Il punto però non è questo. Non è capire se in uno specifico episodio l'ospedale di Agropoli avesse potuto salvare quella vita. Bisogna capire che senza l'ospedale ogni vita non è più sicura.

Quando mi sono trovato a parlare con "quelli che contano" e mi veniva detto che l'ospedale di Agropoli costava troppo, che 14.000.000 di euro erano troppi ho sempre risposto che una sola vita salvata valeva tanto di più della spesa.

Ogni volta che accade di perdere un nostro conterraneo e si parla dell'ospedale di Agropoli, vengo assalito da sensi di colpa e da un sentimento di vergogna.

Mi domando sempre se potevo fare di più, se sono stato all'altezza.

Forse questo manca a chi ci amministra, a chi prende le decisioni come quella di chiudere un ospedale: la vergogna.

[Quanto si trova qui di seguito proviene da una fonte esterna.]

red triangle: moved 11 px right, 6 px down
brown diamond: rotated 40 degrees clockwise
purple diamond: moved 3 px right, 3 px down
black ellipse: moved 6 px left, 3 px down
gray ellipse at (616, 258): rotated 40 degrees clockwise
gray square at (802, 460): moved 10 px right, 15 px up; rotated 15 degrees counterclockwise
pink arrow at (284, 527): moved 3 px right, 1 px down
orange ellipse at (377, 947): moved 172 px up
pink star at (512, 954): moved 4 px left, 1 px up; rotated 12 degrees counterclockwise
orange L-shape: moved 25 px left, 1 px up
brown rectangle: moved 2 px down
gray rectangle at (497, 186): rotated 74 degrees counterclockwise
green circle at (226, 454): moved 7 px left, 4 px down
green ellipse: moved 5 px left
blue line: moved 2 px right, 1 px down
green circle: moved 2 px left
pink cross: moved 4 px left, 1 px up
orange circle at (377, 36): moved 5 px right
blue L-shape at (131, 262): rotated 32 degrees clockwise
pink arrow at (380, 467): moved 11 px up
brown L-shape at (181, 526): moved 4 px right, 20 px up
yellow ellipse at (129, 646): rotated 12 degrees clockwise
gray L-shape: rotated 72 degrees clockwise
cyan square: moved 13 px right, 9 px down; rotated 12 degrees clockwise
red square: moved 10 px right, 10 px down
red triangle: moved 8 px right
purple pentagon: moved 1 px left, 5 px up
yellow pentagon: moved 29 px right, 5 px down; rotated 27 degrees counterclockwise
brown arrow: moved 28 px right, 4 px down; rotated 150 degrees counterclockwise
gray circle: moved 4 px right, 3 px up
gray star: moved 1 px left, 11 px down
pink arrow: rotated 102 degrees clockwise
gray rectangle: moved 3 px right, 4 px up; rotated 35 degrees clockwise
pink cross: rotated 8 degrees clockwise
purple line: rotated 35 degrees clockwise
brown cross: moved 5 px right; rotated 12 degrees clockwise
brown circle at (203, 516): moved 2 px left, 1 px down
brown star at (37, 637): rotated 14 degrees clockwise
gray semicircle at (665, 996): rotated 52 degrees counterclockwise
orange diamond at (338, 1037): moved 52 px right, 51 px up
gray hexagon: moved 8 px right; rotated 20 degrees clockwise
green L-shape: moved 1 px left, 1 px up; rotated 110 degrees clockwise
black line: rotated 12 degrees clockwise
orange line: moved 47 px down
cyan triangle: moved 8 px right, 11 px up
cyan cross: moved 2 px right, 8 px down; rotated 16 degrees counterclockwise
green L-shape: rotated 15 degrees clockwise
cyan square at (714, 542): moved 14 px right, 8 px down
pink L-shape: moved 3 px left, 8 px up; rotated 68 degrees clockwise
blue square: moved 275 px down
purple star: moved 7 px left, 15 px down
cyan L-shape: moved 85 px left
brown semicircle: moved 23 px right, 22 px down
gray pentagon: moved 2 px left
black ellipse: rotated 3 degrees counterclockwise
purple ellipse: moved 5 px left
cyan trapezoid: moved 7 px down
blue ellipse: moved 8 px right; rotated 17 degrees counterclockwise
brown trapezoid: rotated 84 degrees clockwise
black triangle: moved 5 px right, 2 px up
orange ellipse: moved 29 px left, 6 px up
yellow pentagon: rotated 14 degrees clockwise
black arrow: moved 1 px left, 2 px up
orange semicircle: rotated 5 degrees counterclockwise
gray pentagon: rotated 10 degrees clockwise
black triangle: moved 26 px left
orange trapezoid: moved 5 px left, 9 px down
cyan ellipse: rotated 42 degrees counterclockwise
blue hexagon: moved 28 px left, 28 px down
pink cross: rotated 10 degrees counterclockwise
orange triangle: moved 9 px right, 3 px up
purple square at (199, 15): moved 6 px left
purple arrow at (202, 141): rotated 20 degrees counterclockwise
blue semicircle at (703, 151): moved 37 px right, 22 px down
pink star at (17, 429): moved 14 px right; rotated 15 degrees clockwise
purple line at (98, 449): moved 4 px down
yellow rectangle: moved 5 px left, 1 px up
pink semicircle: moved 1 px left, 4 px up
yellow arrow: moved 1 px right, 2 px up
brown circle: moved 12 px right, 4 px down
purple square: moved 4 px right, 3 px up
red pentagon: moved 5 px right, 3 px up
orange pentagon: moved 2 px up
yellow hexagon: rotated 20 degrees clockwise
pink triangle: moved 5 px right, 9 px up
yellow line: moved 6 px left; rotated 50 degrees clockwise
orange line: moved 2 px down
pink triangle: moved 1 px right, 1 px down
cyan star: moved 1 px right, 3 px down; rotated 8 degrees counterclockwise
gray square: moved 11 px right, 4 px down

Andassero loro a parlare con i familiari.

Io, pur conoscendoli, non ce l'ho fatta. Non è codardia, ma rispetto. Rispetto del dolore.

A loro chiedo scusa.

Chiedo al Sindaco Alfieri di sollecitare l'apertura dell'Ospedale al Presidente della Regione. Da parte mia vi sarà sempre la massima collaborazione purché si lavori realmente e senza demagogia.

Non occorrono proclami perché si sa che il lavoro da fare è molto.

Si sa che l'ospedale non si può aprire in qualche giorno, ma nel Cilento è necessario far capire che sulla questione ospedale vi è un reale cambiamento.

Noi attenderemo gli sviluppi e già da subito ci attendiamo una presa di posizione forte da parte di chi oggi non ha più alibi.